Nómadas digitales

Cuando uno piensa en salir de viaje, sabe de antemano que las condiciones van a cambiar. De hecho, una de las principales razones que nos llevan a dejar la cotidianidad es el cambio. Queremos ver cosas nuevas, cambiar de aires, respirar en otras latitudes, pero también quisiéramos seguir en contacto. Irnos, pero no tanto.

La ilusión de estar en dos lados al mismo tiempo casi se materializa con Internet. Podemos transformarnos en esa especie extraña, aunque cada vez más común, de nómadas digitales. Esos trotamundos que incluyen en el equipaje dispositivos, computadoras portátiles para tener acceso a llamadas telefónicas, mensajes de WhatsApp, redes sociales, el banco, la oficina, los amigos, la familia y, en resumen, de todo.

Es más, hay quienes han hecho un estilo de vida eso de ser nómadas digitales. Salen, cierran la puerta y no vuelven más. Inician un viaje eterno. Total, ¿a qué quedarse si el clima es malo, si las condiciones no son agradables, si los artefactos se descomponen, si las paredes se deslavan, si la ropa se arruga? Mejor correr tras un clima que sea de agrado, a lugares en los que todo marche perfectamente, a hoteles en los que si el grifo gotea, te cambian de habitación. Mejor olvidarse de refrigeradores, estufas, sofás, lavadoras y planchas.
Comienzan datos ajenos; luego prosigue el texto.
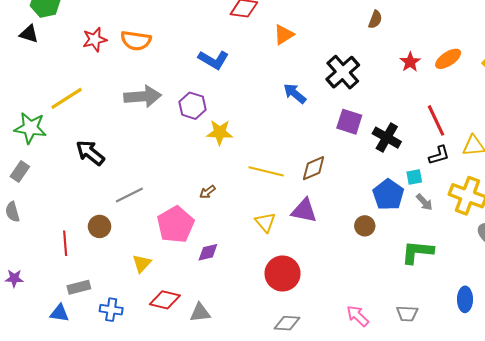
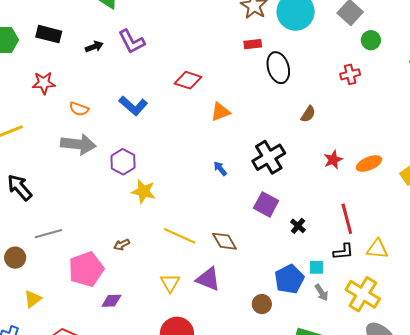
orange semicircle: (136, 41) -> (79, 109), moved, size x0.7
blue L-shape: (214, 60) -> (133, 106), moved
blue arrow: (295, 93) -> (220, 169), size x0.7
black cross: (387, 138) -> (298, 226), size x0.6
brown diamond: (314, 168) -> (225, 241), turned 72
yellow triangle: (142, 263) -> (33, 299), moved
Pero, el mundo del nómada digital tiene la fragilidad de la conexión. ¿Quieres ver a un trotamundos digital nervioso? Dile que no hay conexión WIFI y ya verás. Sin una conexión a Internet confiable, todo se viene abajo. No hay listas de amigos ni fotos ni acceso al banco ni a la agenda virtual ni WhatsApp. Se materializa el llanto, la desesperación y el rechinar de dientes.
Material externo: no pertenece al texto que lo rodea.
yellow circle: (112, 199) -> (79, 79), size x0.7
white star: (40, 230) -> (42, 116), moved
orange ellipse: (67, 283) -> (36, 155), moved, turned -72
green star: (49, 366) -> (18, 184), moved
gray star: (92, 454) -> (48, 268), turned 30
Salir de viaje tiene dos maravillas implícitas: saber que te irás y saber que vas a volver. El mundo de los nómadas digitales me causa cierto escozor. Desde verlos correr detrás de espacios con conexiones robustas a Internet hasta el desarraigo absoluto y sus implicaciones me causan acidez estomacal.

El viaje permanente tiene la ventaja de la novedad, pero la sorpresa continua es difícil de sostener. Las desventajas me resultan pesadas de sobrellevar: no hay posibilidades de tener un perro con el que salir a caminar o una gatita que ronronee al verte llegar. No hay un rincón favorito para leer ni una cobija de puntitos para cubrirte. No está el abrazo solidario ni el beso de buenas noches. No hay un buenos días ni la taza especial para servirte café.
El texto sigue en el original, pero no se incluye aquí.